* **Your instructions**
Once the line containing "Answer in <instances>...</instances>." is found, retype it and each line after it through the last entry below, word for word, and nothing else.

* **Exercise data**
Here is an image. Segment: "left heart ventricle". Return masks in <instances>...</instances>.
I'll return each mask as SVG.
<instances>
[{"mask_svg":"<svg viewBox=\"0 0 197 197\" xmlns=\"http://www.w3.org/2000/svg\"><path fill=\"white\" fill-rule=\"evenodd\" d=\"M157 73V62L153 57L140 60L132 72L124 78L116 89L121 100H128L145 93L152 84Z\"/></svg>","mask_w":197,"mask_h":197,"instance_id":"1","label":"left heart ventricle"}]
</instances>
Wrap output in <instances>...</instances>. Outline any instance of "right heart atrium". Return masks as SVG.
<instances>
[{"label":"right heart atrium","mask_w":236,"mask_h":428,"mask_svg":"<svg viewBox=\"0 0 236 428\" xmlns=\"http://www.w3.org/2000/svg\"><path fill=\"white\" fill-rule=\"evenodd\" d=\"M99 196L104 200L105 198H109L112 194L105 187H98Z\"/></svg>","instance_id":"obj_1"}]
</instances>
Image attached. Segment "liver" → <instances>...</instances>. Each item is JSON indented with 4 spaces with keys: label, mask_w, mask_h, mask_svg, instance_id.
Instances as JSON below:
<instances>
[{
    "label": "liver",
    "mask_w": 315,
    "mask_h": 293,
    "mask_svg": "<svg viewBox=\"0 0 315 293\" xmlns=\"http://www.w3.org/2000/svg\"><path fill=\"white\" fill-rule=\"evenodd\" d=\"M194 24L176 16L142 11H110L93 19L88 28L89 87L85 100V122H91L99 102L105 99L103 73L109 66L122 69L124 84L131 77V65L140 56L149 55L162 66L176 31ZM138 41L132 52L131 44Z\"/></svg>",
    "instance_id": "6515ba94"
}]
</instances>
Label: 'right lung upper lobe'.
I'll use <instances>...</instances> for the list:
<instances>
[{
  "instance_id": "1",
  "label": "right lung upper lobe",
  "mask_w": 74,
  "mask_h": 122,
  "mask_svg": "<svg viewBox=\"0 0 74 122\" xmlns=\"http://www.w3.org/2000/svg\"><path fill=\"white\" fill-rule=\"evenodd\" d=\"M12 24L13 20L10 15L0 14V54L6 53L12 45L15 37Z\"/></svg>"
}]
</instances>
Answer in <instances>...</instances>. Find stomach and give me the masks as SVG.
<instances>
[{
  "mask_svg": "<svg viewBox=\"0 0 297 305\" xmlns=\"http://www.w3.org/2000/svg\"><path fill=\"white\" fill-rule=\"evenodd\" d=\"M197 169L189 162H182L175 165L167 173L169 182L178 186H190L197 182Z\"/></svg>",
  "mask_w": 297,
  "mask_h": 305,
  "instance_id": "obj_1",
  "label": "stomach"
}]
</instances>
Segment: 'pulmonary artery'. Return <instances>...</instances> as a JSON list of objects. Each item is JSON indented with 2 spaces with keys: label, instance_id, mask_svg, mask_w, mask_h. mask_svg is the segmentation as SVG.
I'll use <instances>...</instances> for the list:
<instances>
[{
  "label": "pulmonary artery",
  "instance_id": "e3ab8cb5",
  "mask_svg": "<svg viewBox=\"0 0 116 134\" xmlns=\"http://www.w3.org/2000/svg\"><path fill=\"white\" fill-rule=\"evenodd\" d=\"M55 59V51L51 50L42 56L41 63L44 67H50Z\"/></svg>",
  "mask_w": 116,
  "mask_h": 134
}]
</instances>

* **Solution to this task**
Answer in <instances>...</instances>. Find stomach and give me the masks as SVG.
<instances>
[{
  "mask_svg": "<svg viewBox=\"0 0 297 305\" xmlns=\"http://www.w3.org/2000/svg\"><path fill=\"white\" fill-rule=\"evenodd\" d=\"M197 169L189 162H182L175 165L167 173L169 182L178 186H190L197 182Z\"/></svg>",
  "mask_w": 297,
  "mask_h": 305,
  "instance_id": "obj_1",
  "label": "stomach"
}]
</instances>
Segment: 'pulmonary artery'. Return <instances>...</instances> as a JSON list of objects. Each item is JSON indented with 2 spaces with keys: label, instance_id, mask_svg, mask_w, mask_h. mask_svg is the segmentation as SVG.
I'll use <instances>...</instances> for the list:
<instances>
[{
  "label": "pulmonary artery",
  "instance_id": "e3ab8cb5",
  "mask_svg": "<svg viewBox=\"0 0 116 134\" xmlns=\"http://www.w3.org/2000/svg\"><path fill=\"white\" fill-rule=\"evenodd\" d=\"M55 59V51L51 50L42 56L41 63L44 67H50Z\"/></svg>",
  "mask_w": 116,
  "mask_h": 134
}]
</instances>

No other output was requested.